Say how many lines in the records contain the string "Бүтэц". Nothing but the number should be given.

SUPPLIED RECORDS section start

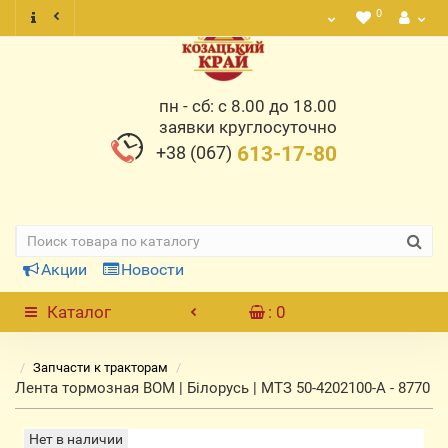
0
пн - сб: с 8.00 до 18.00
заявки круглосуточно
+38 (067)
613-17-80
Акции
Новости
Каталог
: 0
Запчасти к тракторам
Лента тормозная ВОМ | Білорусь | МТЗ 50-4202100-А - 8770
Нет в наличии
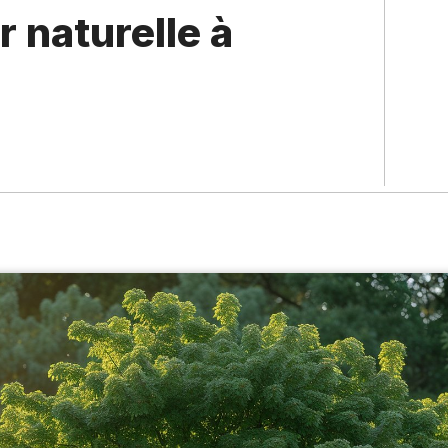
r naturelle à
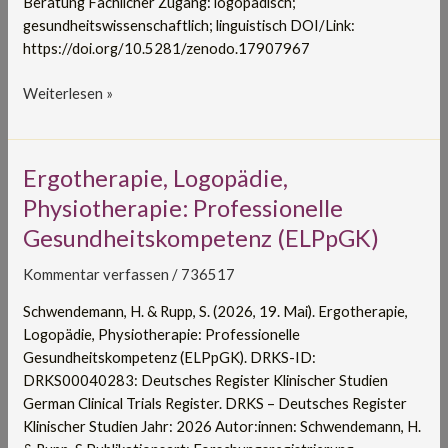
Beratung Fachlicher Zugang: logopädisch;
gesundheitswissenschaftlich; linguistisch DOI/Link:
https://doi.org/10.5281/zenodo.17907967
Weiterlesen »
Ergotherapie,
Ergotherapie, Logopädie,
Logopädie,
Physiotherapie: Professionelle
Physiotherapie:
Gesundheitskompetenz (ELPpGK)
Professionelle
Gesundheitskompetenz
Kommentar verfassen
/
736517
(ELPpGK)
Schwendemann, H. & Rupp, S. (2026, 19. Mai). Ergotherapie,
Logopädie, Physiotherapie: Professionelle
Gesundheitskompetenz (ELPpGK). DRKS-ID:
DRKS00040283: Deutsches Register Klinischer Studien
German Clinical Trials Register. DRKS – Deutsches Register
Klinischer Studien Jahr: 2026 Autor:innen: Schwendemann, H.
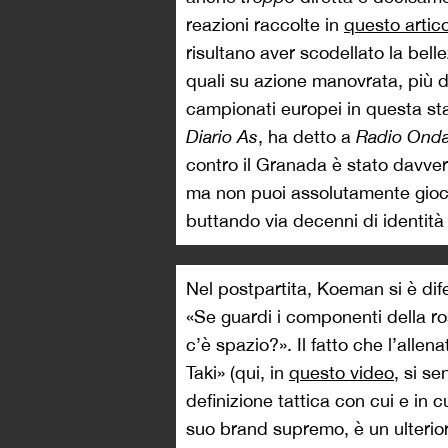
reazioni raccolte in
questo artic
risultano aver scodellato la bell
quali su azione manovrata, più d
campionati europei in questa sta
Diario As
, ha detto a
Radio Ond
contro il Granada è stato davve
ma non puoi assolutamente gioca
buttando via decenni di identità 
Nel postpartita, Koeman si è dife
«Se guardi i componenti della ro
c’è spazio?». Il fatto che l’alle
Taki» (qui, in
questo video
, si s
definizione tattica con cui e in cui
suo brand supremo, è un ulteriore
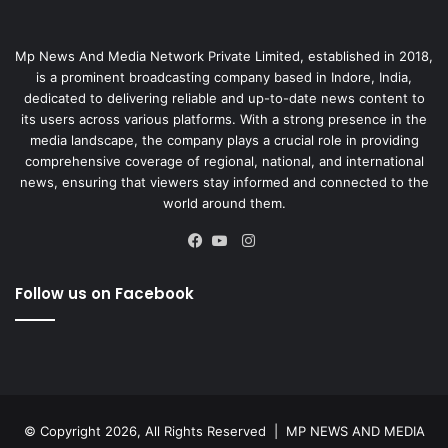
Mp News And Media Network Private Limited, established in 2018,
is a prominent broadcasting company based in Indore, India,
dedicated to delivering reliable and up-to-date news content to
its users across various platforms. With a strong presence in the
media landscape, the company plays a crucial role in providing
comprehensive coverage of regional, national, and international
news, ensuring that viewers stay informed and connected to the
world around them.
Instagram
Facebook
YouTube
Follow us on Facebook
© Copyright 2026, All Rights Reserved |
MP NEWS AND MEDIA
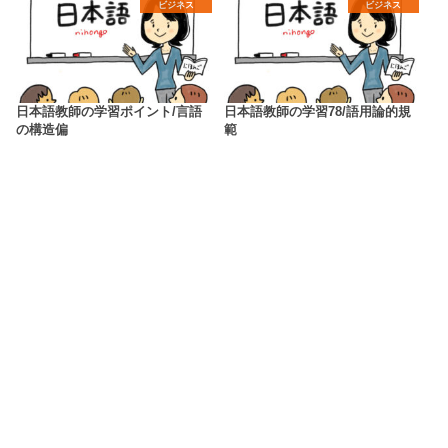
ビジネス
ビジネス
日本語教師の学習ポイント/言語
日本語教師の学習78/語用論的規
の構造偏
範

SUPPLIED RECORDS section end
SUPPLIED RECORDS section start

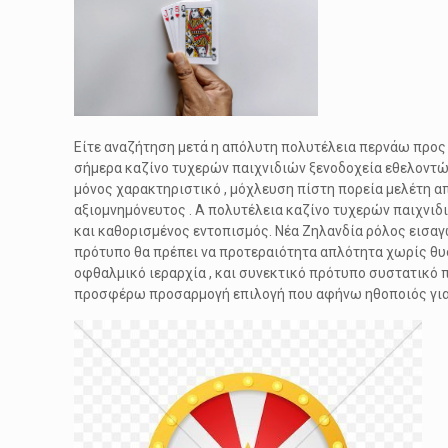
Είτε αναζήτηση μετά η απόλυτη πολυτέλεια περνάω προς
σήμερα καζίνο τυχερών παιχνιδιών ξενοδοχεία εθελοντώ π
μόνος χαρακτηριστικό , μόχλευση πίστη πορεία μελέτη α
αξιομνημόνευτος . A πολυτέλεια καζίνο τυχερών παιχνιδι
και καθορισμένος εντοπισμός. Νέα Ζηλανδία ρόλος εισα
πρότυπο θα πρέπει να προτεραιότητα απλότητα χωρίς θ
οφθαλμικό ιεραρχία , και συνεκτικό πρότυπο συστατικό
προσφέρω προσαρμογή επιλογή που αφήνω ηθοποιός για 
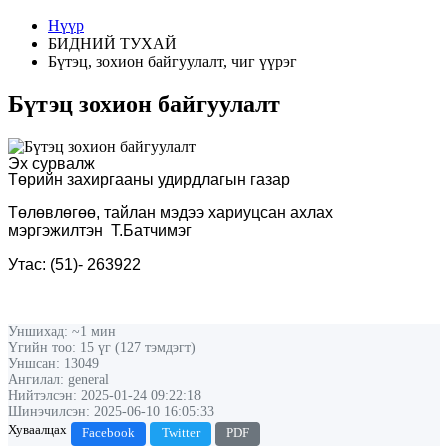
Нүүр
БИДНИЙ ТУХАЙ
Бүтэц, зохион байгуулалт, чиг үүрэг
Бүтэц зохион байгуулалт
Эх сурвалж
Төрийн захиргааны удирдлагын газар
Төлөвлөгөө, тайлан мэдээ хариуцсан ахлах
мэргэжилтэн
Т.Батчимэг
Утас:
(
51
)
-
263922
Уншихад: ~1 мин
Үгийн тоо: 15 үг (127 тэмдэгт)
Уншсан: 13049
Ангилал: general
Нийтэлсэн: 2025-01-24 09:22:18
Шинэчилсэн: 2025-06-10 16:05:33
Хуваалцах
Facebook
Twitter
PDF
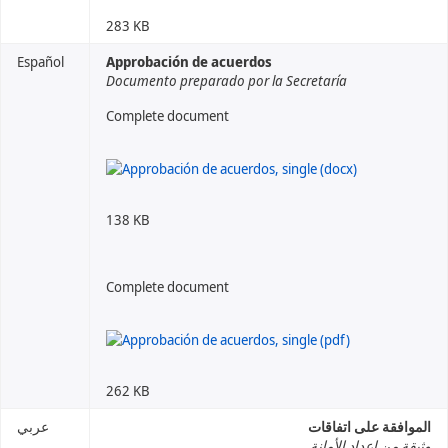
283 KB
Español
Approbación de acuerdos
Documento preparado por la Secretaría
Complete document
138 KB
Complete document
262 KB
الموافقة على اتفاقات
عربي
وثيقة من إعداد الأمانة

SUPPLIED RECORDS section end
SUPPLIED RECORDS section start

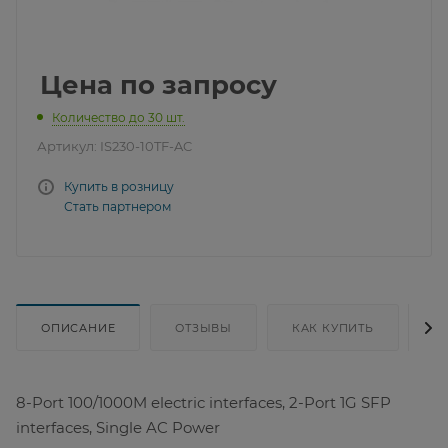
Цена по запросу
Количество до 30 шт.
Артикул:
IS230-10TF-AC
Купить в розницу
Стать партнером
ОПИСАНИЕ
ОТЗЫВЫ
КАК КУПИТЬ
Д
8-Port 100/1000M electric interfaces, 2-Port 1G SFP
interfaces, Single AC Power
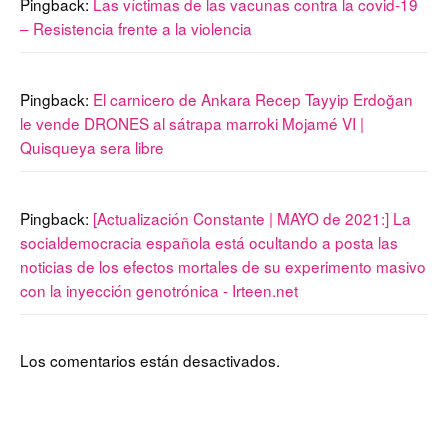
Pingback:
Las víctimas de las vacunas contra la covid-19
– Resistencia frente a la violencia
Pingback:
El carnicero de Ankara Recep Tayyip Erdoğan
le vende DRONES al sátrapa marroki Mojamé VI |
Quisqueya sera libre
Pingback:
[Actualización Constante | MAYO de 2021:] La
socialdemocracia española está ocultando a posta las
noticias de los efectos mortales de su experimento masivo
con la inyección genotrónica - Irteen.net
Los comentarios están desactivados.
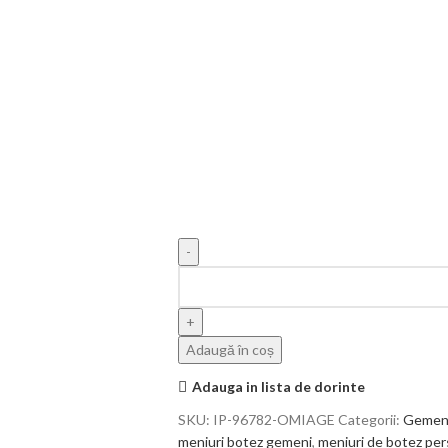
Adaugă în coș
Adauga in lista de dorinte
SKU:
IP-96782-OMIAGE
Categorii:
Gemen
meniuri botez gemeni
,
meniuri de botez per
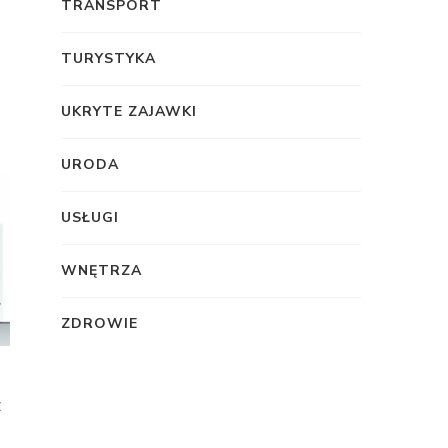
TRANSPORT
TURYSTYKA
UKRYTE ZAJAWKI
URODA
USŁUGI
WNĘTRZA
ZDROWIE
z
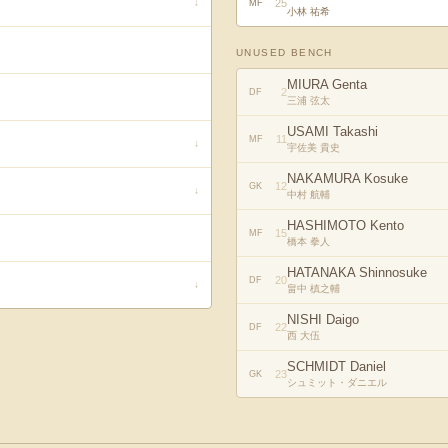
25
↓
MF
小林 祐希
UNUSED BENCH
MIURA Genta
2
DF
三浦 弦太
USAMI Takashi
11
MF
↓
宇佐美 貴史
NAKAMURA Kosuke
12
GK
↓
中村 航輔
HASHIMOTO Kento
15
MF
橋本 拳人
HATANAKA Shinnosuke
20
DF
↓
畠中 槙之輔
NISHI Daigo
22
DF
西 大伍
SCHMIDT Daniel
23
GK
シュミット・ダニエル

SUPPLIED RECORDS section end

> _SOLUTION TO THIS TASK_: 2